## WHAT THE TASK ASKS
The task calls for each record to be given again unchanged, minus any pictures.

*** SUPPLIED DATA

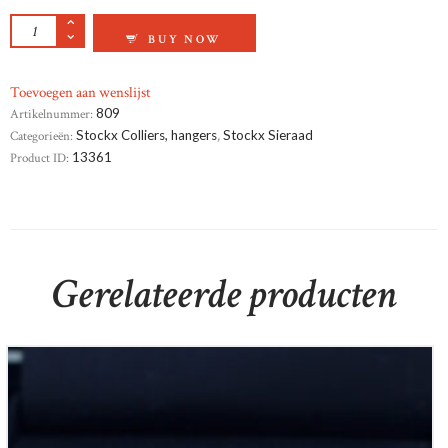
GEELGOUD HANGER AANTAL
BUY NOW
Toevoegen aan wenslijst
Artikelnummer:
809
Categorieën:
Stockx Colliers, hangers
,
Stockx Sieraad
Product ID:
13361
Gerelateerde producten
14krt witgouden solitair ring 0,69ct si-h met certificaat
€
5,150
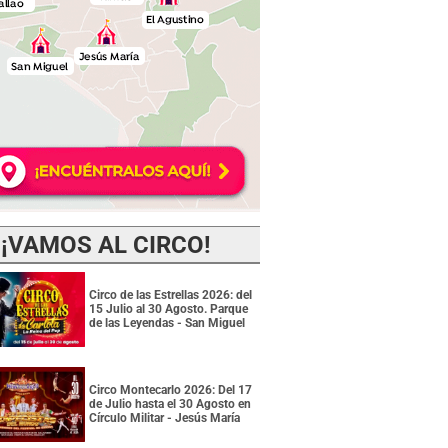
¡VAMOS AL CIRCO!
Circo de las Estrellas 2026: del
15 Julio al 30 Agosto. Parque
de las Leyendas - San Miguel
Circo Montecarlo 2026: Del 17
de Julio hasta el 30 Agosto en
Círculo Militar - Jesús María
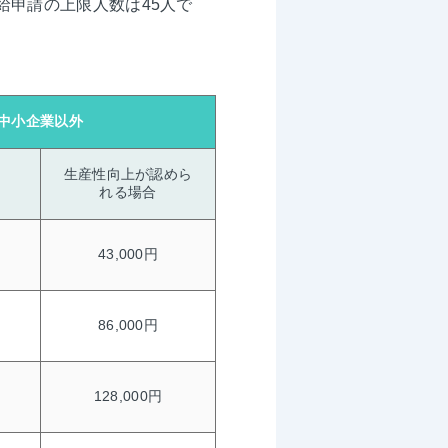
給申請の上限人数は45人で
中小企業以外
生産性向上が認めら
れる場合
43,000円
86,000円
128,000円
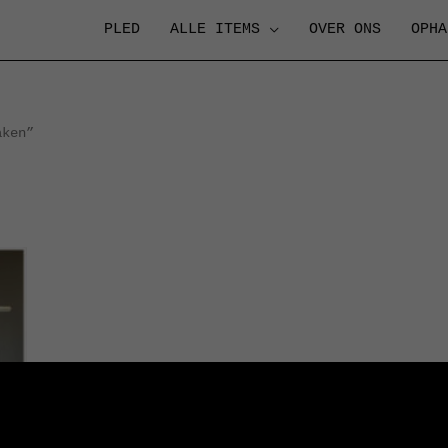
PLED
ALLE ITEMS
OVER ONS
OPHA
aken”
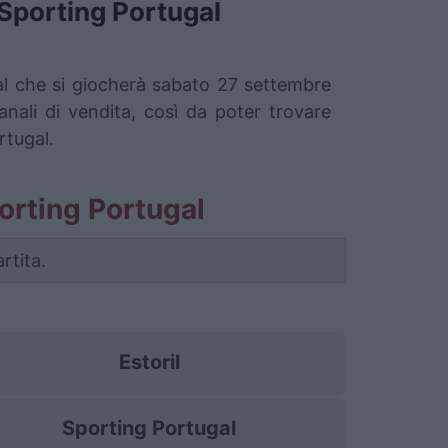
Sporting Portugal
ugal che si giocherà sabato 27 settembre
nali di vendita, così da poter trovare
rtugal.
Sporting Portugal
rtita.
Estoril
Sporting Portugal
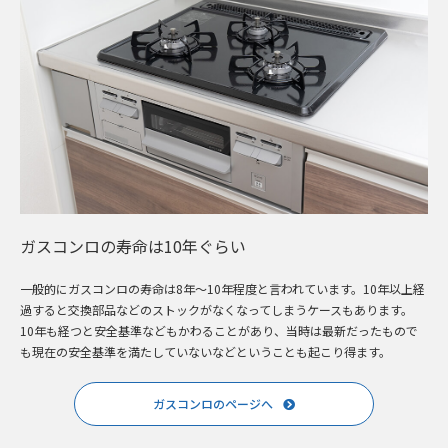
ガスコンロの寿命は10年ぐらい
一般的にガスコンロの寿命は8年～10年程度と言われています。10年以上経
過すると交換部品などのストックがなくなってしまうケースもあります。
10年も経つと安全基準などもかわることがあり、当時は最新だったもので
も現在の安全基準を満たしていないなどということも起こり得ます。
ガスコンロのページへ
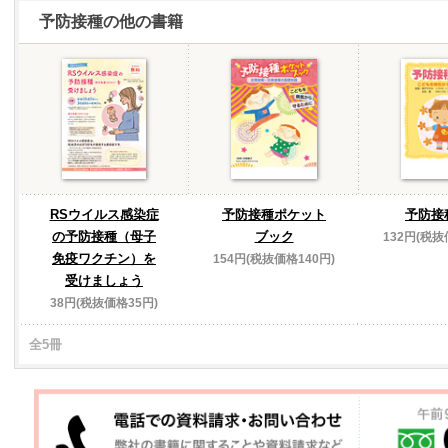
予防接種の他の書籍
RSウイルス感染症
予防接種ポケット
予防接
の予防接種（母子
ブック
132円(税抜
免疫ワクチン）を
154円(税抜価格140円)
受けましょう
38円(税抜価格35円)
全5冊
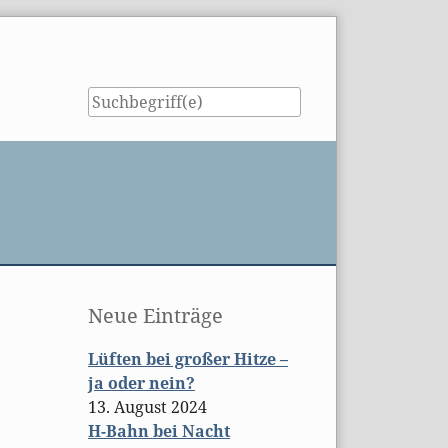
Seitenleiste
Neue Einträge
Lüften bei großer Hitze –
ja oder nein?
13. August 2024
H-Bahn bei Nacht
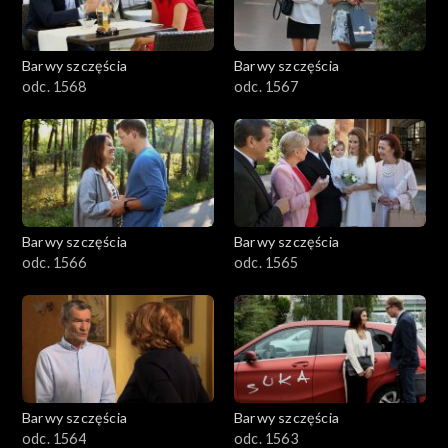
Barwy szczęścia
Barwy szczęścia
odc. 1568
odc. 1567
Barwy szczęścia
Barwy szczęścia
odc. 1566
odc. 1565
Barwy szczęścia
Barwy szczęścia
odc. 1564
odc. 1563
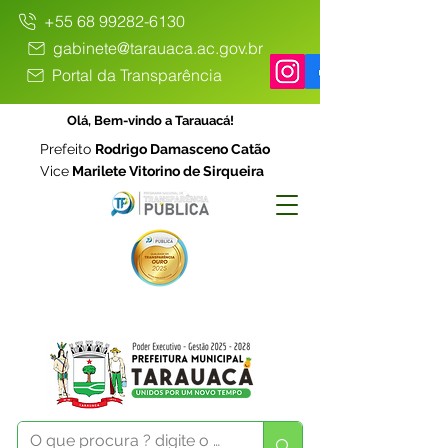
+55 68 99282-6130
gabinete@tarauaca.ac.gov.br
Portal da Transparência
Olá, Bem-vindo a Tarauacá!
Prefeito
Rodrigo Damasceno Catão
Vice
Marilete Vitorino de Sirqueira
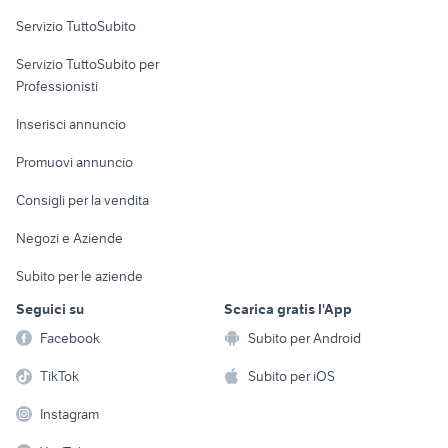
Servizio TuttoSubito
elettronica
per la casa e la
sports e hobby
Servizio TuttoSubito per
persona
Informatica
Animali
Professionisti
Arredamento e
Console e
Accessori per
Casalinghi
Inserisci annuncio
Videogiochi
animali
Elettrodomestici
Promuovi annuncio
Audio/Video
Musica e Film
Giardino e Fai da te
Consigli per la vendita
Fotografia
Libri e Riviste
Abbigliamento e
Negozi e Aziende
Telefonia
Strumenti Musicali
Accessori
Subito per le aziende
Sports
Tutto per i bambini
Seguici su
Scarica gratis l'App
Biciclette
Facebook
Subito per Android
Collezionismo
TikTok
Subito per iOS
Instagram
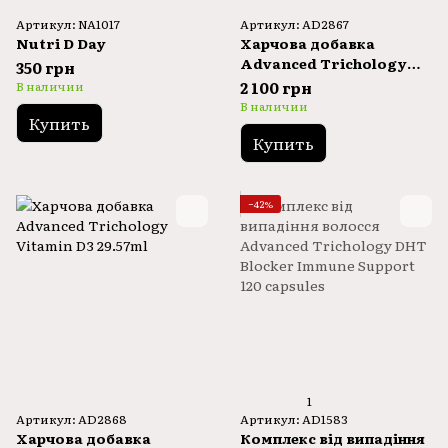
Артикул: NA1017
Артикул: AD2867
Nutri D Day
Харчова добавка
Advanced Trichology
350 грн
DermaIRON 60pcs
2 100 грн
В наличии
В наличии
Купить
Купить
−42%
1
Артикул: AD2868
Артикул: AD1583
Харчова добавка
Комплекс від випадіння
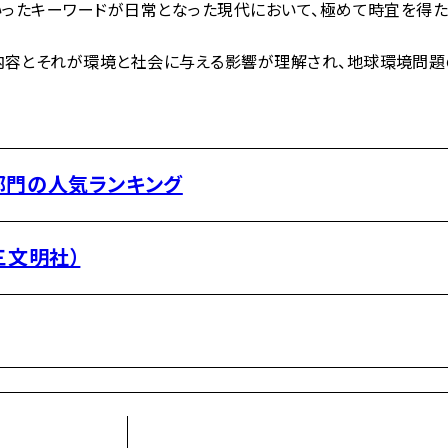
といったキーワードが日常となった現代において、極めて時宜を得た
の内容とそれが環境と社会に与える影響が理解され、地球環境問
部門の人気ランキング
三文明社）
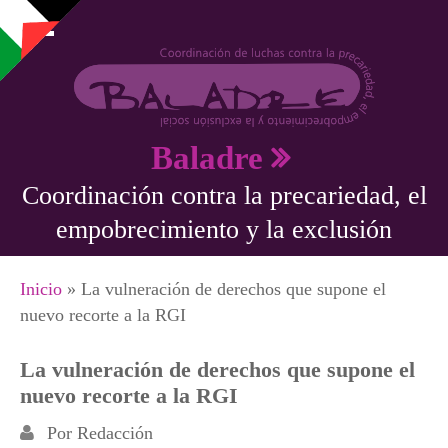
Pasar al contenido principal
Baladre
Coordinación contra la precariedad, el
empobrecimiento y la exclusión
Se encuentra usted aquí
Inicio
» La vulneración de derechos que supone el
nuevo recorte a la RGI
La vulneración de derechos que supone el
nuevo recorte a la RGI
Por
Redacción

******

## RESPONSE TO THE EXERCISE
GEELGOUD HANGER AANTAL
BUY NOW
Toevoegen aan wenslijst
Artikelnummer:
809
Categorieën:
Stockx Colliers, hangers
,
Stockx Sieraad
Product ID:
13361
Gerelateerde producten
14krt witgouden solitair ring 0,69ct si-h met certificaat
€
5,150
¡VAMOS AL CIRCO!
Circo de las Estrellas 2026: del
15 Julio al 30 Agosto. Parque
de las Leyendas - San Miguel
Circo Montecarlo 2026: Del 17
de Julio hasta el 30 Agosto en
Círculo Militar - Jesús María
給申請の上限人数は45人で
中小企業以外
生産性向上が認めら
れる場合
43,000円
86,000円
128,000円
PLED
ALLE ITEMS
OVER ONS
OPHA
aken”
Sporting Portugal
ugal che si giocherà sabato 27 settembre
nali di vendita, così da poter trovare
rtugal.
Sporting Portugal
rtita.
Estoril
Sporting Portugal
ガスコンロの寿命は10年ぐらい
一般的にガスコンロの寿命は8年～10年程度と言われています。10年以上経
過すると交換部品などのストックがなくなってしまうケースもあります。
10年も経つと安全基準などもかわることがあり、当時は最新だったもので
も現在の安全基準を満たしていないなどということも起こり得ます。
ガスコンロのページへ
予防接種の他の書籍
RSウイルス感染症
予防接種ポケット
予防接
の予防接種（母子
ブック
132円(税抜
免疫ワクチン）を
154円(税抜価格140円)
受けましょう
38円(税抜価格35円)
全5冊
Seitenleiste
Neue Einträge
Lüften bei großer Hitze –
ja oder nein?
13. August 2024
H-Bahn bei Nacht
Barwy szczęścia
Barwy szczęścia
odc. 1568
odc. 1567
Barwy szczęścia
Barwy szczęścia
odc. 1566
odc. 1565
Barwy szczęścia
Barwy szczęścia
odc. 1564
odc. 1563
+55 68 99282-6130
gabinete@tarauaca.ac.gov.br
Portal da Transparência
Olá, Bem-vindo a Tarauacá!
Prefeito
Rodrigo Damasceno Catão
Vice
Marilete Vitorino de Sirqueira
Servizio TuttoSubito
elettronica
per la casa e la
sports e hobby
Servizio TuttoSubito per
persona
Informatica
Animali
Professionisti
Arredamento e
Console e
Accessori per
Casalinghi
Inserisci annuncio
Videogiochi
animali
Elettrodomestici
Promuovi annuncio
Audio/Video
Musica e Film
Giardino e Fai da te
Consigli per la vendita
Fotografia
Libri e Riviste
Abbigliamento e
Negozi e Aziende
Telefonia
Strumenti Musicali
Accessori
Subito per le aziende
Sports
Tutto per i bambini
Seguici su
Scarica gratis l'App
Biciclette
Facebook
Subito per Android
Collezionismo
TikTok
Subito per iOS
Instagram
Артикул: NA1017
Артикул: AD2867
Nutri D Day
Харчова добавка
Advanced Trichology
350 грн
DermaIRON 60pcs
2 100 грн
В наличии
В наличии
Купить
Купить
−42%
1
Артикул: AD2868
Артикул: AD1583
Харчова добавка
Комплекс від випадіння
といったキーワードが日常となった現代において、極めて時宜を得た
の内容とそれが環境と社会に与える影響が理解され、地球環境問
部門の人気ランキング
三文明社）
Pasar al contenido principal
Baladre
Coordinación contra la precariedad, el
empobrecimiento y la exclusión
Se encuentra usted aquí
Inicio
» La vulneración de derechos que supone el
nuevo recorte a la RGI
La vulneración de derechos que supone el
nuevo recorte a la RGI
Por
Redacción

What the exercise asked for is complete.